- 51°56′24″N 8°46′32″W﻿ / ﻿51.94000°N 8.77556°W
- Type: Aqueduct
- Location: Clonmoyle East/Knockanenagark, County Cork, Ireland

History
- Built: c. 1860
- Built by: Henry Leader

Site notes
- Condition: Ruined
- Owner: Private
- Public access: No

= Leader's Aqueduct =

Aqueduct in County Cork, Ireland

Leader's Aqueduct is situated 4 km east of Aghabullogue village, and 4.3 km north of Coachford village.
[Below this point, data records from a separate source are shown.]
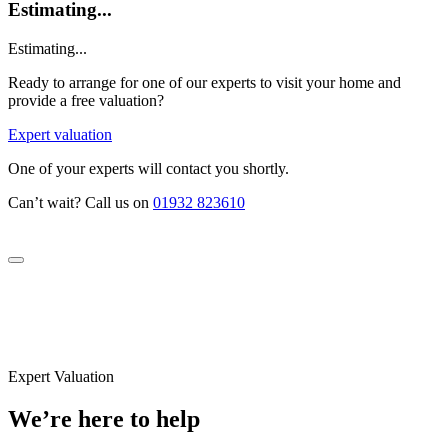
Estimating...
Estimating...
Ready to arrange for one of our experts to visit your home and
provide a free valuation?
Expert valuation
One of your experts will contact you shortly.
Can’t wait? Call us on
01932 823610
Expert Valuation
We’re here to help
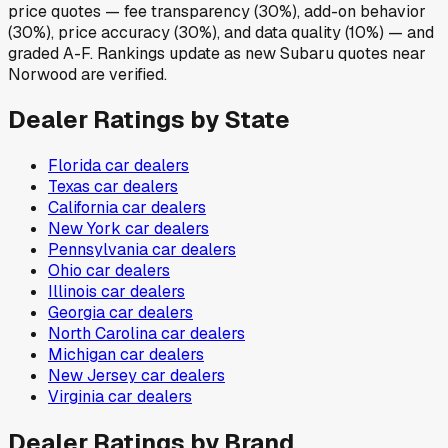
price quotes — fee transparency (30%), add-on behavior
(30%), price accuracy (30%), and data quality (10%) — and
graded A-F. Rankings update as new Subaru quotes near
Norwood are verified.
Dealer Ratings by State
Florida
car dealers
Texas
car dealers
California
car dealers
New York
car dealers
Pennsylvania
car dealers
Ohio
car dealers
Illinois
car dealers
Georgia
car dealers
North Carolina
car dealers
Michigan
car dealers
New Jersey
car dealers
Virginia
car dealers
Dealer Ratings by Brand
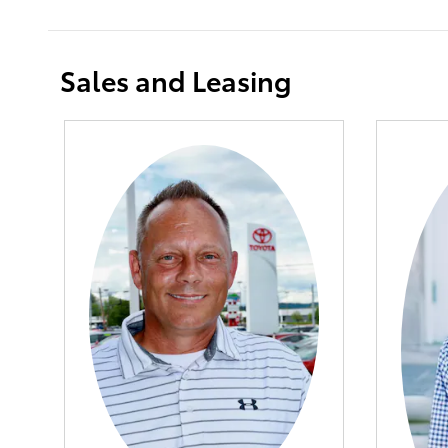
Sales and Leasing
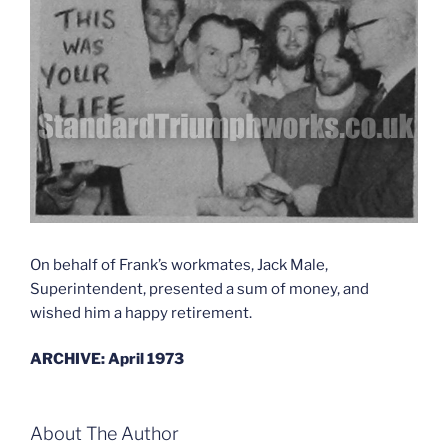
On behalf of Frank’s workmates, Jack Male,
Superintendent, presented a sum of money, and
wished him a happy retirement.
ARCHIVE: April 1973
About The Author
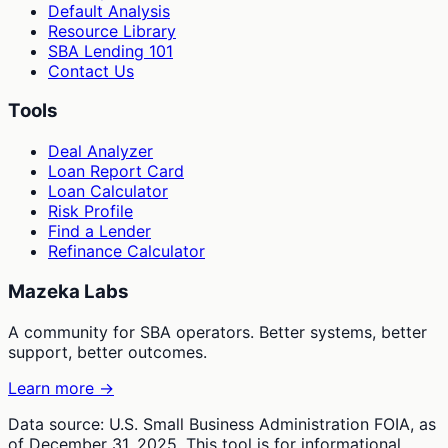
Default Analysis
Resource Library
SBA Lending 101
Contact Us
Tools
Deal Analyzer
Loan Report Card
Loan Calculator
Risk Profile
Find a Lender
Refinance Calculator
Mazeka Labs
A community for SBA operators. Better systems, better
support, better outcomes.
Learn more →
Data source: U.S. Small Business Administration FOIA, as
of December 31, 2025. This tool is for informational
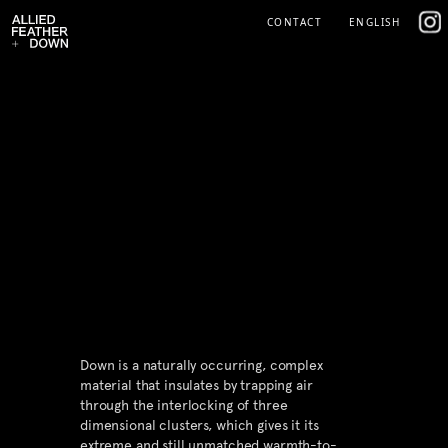
Skip
IG
CONTACT
ENGLISH
to
content
Down is a naturally occurring, complex
material that insulates by trapping air
through the interlocking of three
dimensional clusters, which gives it its
extreme and still unmatched warmth-to-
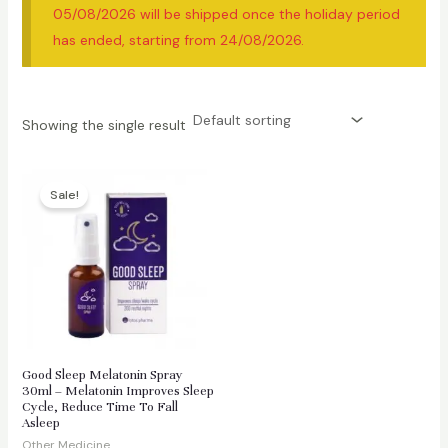
05/08/2026 will be shipped once the holiday period
has ended, starting from 24/08/2026.
Showing the single result
Sale!
Good Sleep Melatonin Spray
30ml – Melatonin Improves Sleep
Cycle, Reduce Time To Fall
Asleep
Other Medicine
It is located at the meeting point of the townlands of Clonmoyle East (which lies within the civil parish and Catholic parish of Aghabullogue) and Knockanenagark (which lies within the civil parish of Magourney and Catholic parish of Aghabullogue).
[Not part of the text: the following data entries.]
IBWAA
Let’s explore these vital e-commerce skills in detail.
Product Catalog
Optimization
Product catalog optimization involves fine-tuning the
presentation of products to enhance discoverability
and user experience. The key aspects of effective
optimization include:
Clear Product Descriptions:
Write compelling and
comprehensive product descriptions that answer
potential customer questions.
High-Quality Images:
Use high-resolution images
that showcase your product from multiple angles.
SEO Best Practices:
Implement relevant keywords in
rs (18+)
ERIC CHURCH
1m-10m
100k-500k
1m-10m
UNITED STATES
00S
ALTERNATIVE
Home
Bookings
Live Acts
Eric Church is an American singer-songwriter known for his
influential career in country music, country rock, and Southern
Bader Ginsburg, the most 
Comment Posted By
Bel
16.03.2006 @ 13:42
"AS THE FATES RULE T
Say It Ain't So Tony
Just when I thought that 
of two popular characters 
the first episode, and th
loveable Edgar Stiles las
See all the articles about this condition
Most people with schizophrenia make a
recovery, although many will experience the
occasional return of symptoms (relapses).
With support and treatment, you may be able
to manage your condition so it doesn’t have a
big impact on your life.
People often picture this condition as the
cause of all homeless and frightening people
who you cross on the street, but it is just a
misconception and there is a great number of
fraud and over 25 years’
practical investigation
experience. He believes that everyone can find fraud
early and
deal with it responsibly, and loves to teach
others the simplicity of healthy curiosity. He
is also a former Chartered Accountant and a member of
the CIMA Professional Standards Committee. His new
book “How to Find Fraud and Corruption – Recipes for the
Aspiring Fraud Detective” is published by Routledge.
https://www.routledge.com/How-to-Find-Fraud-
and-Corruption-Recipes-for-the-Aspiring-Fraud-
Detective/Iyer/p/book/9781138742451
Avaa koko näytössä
The aqueduct was constructed by Henry Leader of nearby Clonmoyle House, with the intention of conveying water, for irrigation purposes, over a glen and the Dripsey River, to the Clonmoyle area. The venture was ultimately unsuccessful, leading to the structure becoming known as 'Leader's Folly'.

The Irish Tourist Association survey of 1944 states that it consisted of twelve piers, standing in line across a deep valley, the highest being 85 feet in height, and with some piers having since been dismantled for building material. The piers were said to have been erected c. 1860 to support a water chute, with water being piped for some 2 miles, and fed into the chute. The aqueduct was said to have carried water but once. The survey goes on to state that Leader was a philanthropic individual, whose experiments were often mainly intended to provide employment locally. Having been dissatisfied with progress, he is said to have engaged direct labour, employing local labourers and boys. One of these youths, disguised as an adult, was said to have received full pay, leading to other youths subsequently acting likewise and receiving full pay. This particular scheme and others were said to have been financed by Leader mortgaging his property, and that the Bank were the loser after his death, following discovery of imperfect title.

Milner (1975) advises that the aqueduct was not used. The reality is that it was operational, but not satisfactorily for the purposes intended. By the early twentieth century, the structure was depicted as an 'Aqueduct (in ruins)'.